The First Wave:  Serf 1 (September, 1997)

     Serf is based on a constructivist model that portrays the learner as an active processor (Bruning, 1995) who explores, discovers, reflects, and constructs knowledge over the Web. To provide the context for learning, the instructor uses Serf to create an online syllabus consisting of course content and assignments.  The student navigates the syllabus, accesses instructional resources, communicates, and submits assignments over the Web.  The instructor accesses and grades the assignments via the Serf gradebook.  At any time, students can click a button to see a report of their progress in a course, along with comments from their instructor and a prediction of their final grade.

     Figure 1 shows a sample syllabus being edited by an instructor.  Notice how the syllabus consists of a list of the instructional events in the course. 
 

Figure 1. The Serf syllabus editor.
 
     Figure 2 lists the kinds of events a Serf 1 syllabus can contain.  Of the twelve event types listed here, the first nine are presentational, which the instructor uses to create course content.  The last three items are the assignments.  The Web Portfolio assignment requires the student to submit a URL (Web address) to be graded.  The student’s answer can either be the Web address of a resource the student was asked to go out and find, or it can be a Web page that the instructor assigned the student to create.  The Web Query assignment asks an open-ended question.  The student answers by typing an answer into an answer box on screen.  The so-called "traditional" assignment enables a grade to be assigned for some behavior that the instructor observed outside the context of the Web.  In Serf 2, the traditional assignment was renamed "observational" to reflect better its purpose, and to acknowledge the fact that soon, Web-based assignments will become the tradition.
 
Figure 2. The pull-down menu of events 
that can be on a Serf 1 syllabus. 
 
     To access the course, the student logs on to Serf with any Web browser.  While the latest version of Netscape Navigator or Microsoft Internet Explorer is recommended, Serf will work with any graphical Web browser, including the WebTV browser.  Figure 3 shows the logon screen. If the student has never used Serf before, the student will have been given a "ticket" to get in.  Most institutions make the ticket be the student’s social security number.  Students cash in their ticket by clicking the Ticket button and following on-screen instructions that prompt the student to choose a Serf name and password, which the student uses to log on to Serf.
 
Figure 3. The Serf logon screen.

 
     Figure 4 shows how Serf displays the course content. At the top of the Serf display is a menu bar full of icons the student can click to go places and do things. The instructor can customize these icons and the links they trigger. Beneath the menu bar is the course banner. This is followed by the title of the current cluster and the cluster’s content. The content is organized in two columns; column one contains the name of the event, which is the name that appears in the course index; and column two contains the course content.

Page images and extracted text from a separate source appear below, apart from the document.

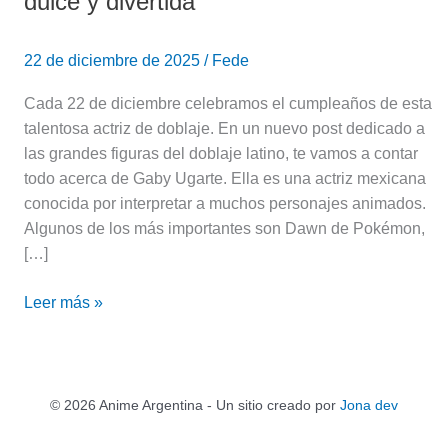
dulce y divertida
22 de diciembre de 2025
/
Fede
Cada 22 de diciembre celebramos el cumpleaños de esta
talentosa actriz de doblaje. En un nuevo post dedicado a
las grandes figuras del doblaje latino, te vamos a contar
todo acerca de Gaby Ugarte. Ella es una actriz mexicana
conocida por interpretar a muchos personajes animados.
Algunos de los más importantes son Dawn de Pokémon,
[…]
Leer más »
© 2026 Anime Argentina - Un sitio creado por
Jona dev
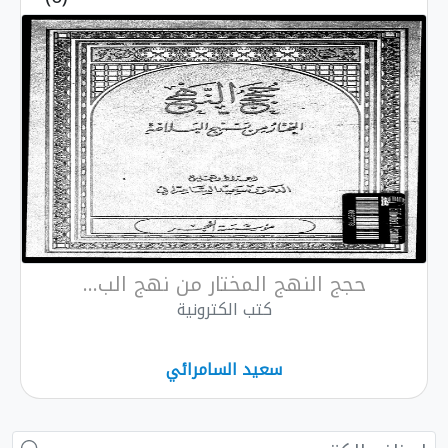
حجج النهج المختار من نهج الب...
كتب الكترونية
سعيد السامرائي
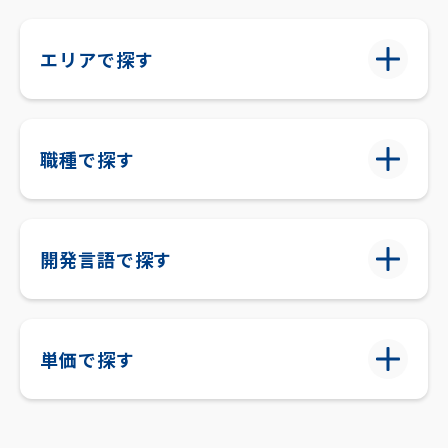
エリアで探す
職種で探す
開発言語で探す
単価で探す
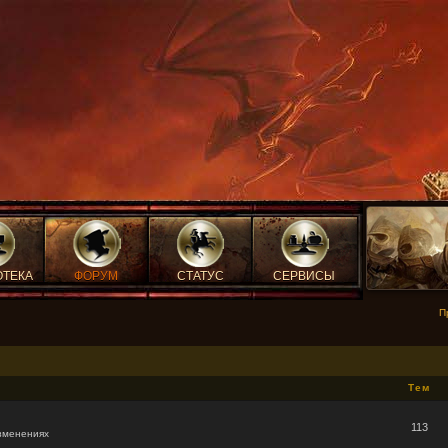
ОТЕКА
ФОРУМ
СТАТУС
СЕРВИСЫ
П
Тем
113
зменениях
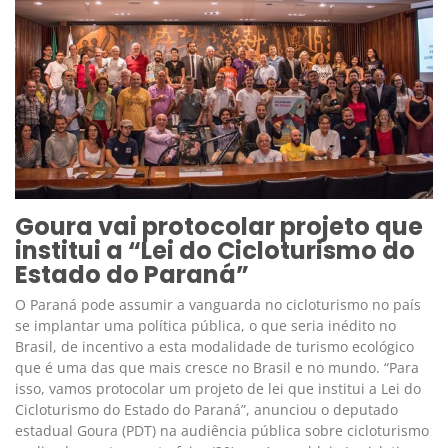
Goura vai protocolar projeto que
institui a “Lei do Cicloturismo do
Estado do Paraná”
O Paraná pode assumir a vanguarda no cicloturismo no país
se implantar uma política pública, o que seria inédito no
Brasil, de incentivo a esta modalidade de turismo ecológico
que é uma das que mais cresce no Brasil e no mundo. “Para
isso, vamos protocolar um projeto de lei que institui a Lei do
Cicloturismo do Estado do Paraná”, anunciou o deputado
estadual Goura (PDT) na audiência pública sobre cicloturismo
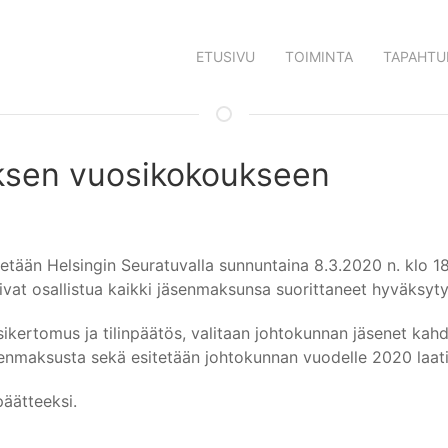
ETUSIVU
TOIMINTA
TAPAHTU
ksen vuosikokoukseen
etään Helsingin Seuratuvalla sunnuntaina 8.3.2020 n. klo 1
vat osallistua kaikki jäsenmaksunsa suorittaneet hyväksyty
rtomus ja tilinpäätös, valitaan johtokunnan jäsenet kahden
enmaksusta sekä esitetään johtokunnan vuodelle 2020 laati
äätteeksi.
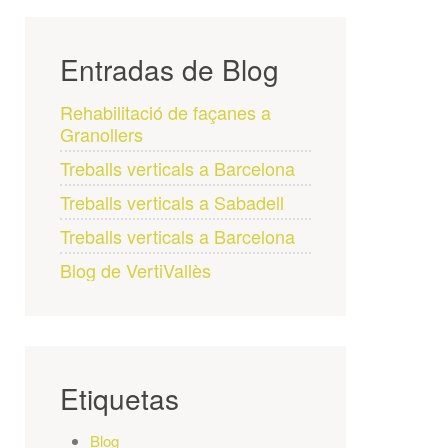
Entradas de Blog
Rehabilitació de façanes a
Granollers
Treballs verticals a Barcelona
Treballs verticals a Sabadell
Treballs verticals a Barcelona
Blog de VertiVallès
Etiquetas
Blog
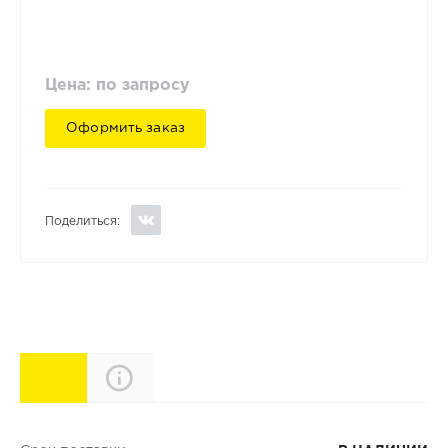
Цена: по запросу
Оформить заказ
Поделиться:
Характеристики
Описание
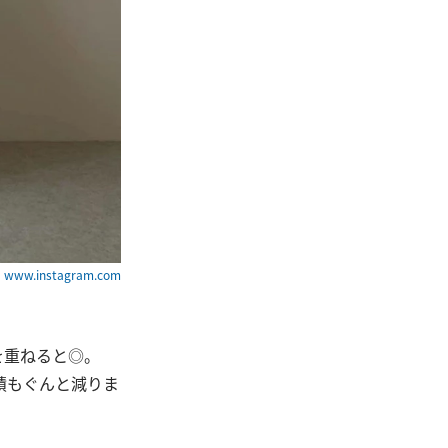
ww.instagram.com
を重ねると◎。
積もぐんと減りま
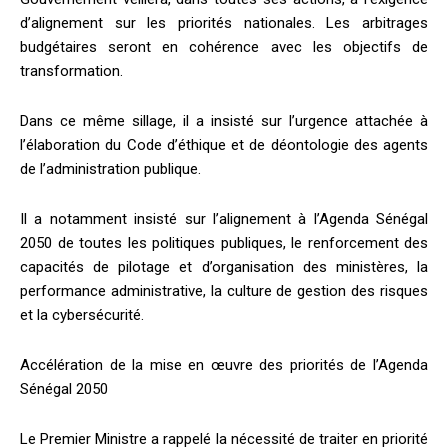
d’alignement sur les priorités nationales. Les arbitrages
budgétaires seront en cohérence avec les objectifs de
transformation.
Dans ce même sillage, il a insisté sur l’urgence attachée à
l’élaboration du Code d’éthique et de déontologie des agents
de l’administration publique.
Il a notamment insisté sur l’alignement à l’Agenda Sénégal
2050 de toutes les politiques publiques, le renforcement des
capacités de pilotage et d’organisation des ministères, la
performance administrative, la culture de gestion des risques
et la cybersécurité.
Accélération de la mise en œuvre des priorités de l’Agenda
Sénégal 2050
Le Premier Ministre a rappelé la nécessité de traiter en priorité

To provide the instructor with more flexibility in laying out course content, Serf 2 made it possible for the instructor to choose to suppress column 1 and have the course content in column 2 fill the screen. To create fancy screen layouts, however, the instructor had to use HTML or paste in HTML created with some other tool, such as Netscape Composer or Microsoft FrontPage Express. Many instructors became adept at this, but others needed an easier way to create a custom layout. As will be discussed further in the Serf 3 section of this article, Serf 3 answers this need with a custom table editor which allows the instructor to create any conceivable arrangement of text, graphics, and links without using any HTML.
 
Figure 4. How Serf displays course content. Compare this to figure 1,
which shows the same material being edited by an instructor.
 
     At the bottom of every student screen, Serf displays the control panel shown in Figure 5. The student can use this control panel to navigate the syllabus, submit assignments, see grades, put dates and set alarms on a personal calendar, e-mail the instructor and fellow classmates, and switch courses if the student happens to be enrolled in another Serf course.
 
Figure 5. The student control panel.

 
     At any time, the student can ask to see a detailed index of the course, as shown in Figure 6. The camera icons indicate movies that are linked to the syllabus as multimedia learning resources.
 
Figure 6. Part of an index from a Serf syllabus.

 

The Second Wave: Serf 2 (August, 1998)

     The second wave of Serf development added to Serf a comprehensive testing capability that makes it possible for instructors to ask objective test questions, either directly on the syllabus, or as part of an examination launched from the syllabus. Serf presents the test items, judges the questions, scores the exams, and records the grades without any intervention from the instructor. After the students complete an exam, the instructor has the option to review it, make comments to the student about the results, and give the student another try. The instructor can also adjust the student’s grade after the testing system scores the exam.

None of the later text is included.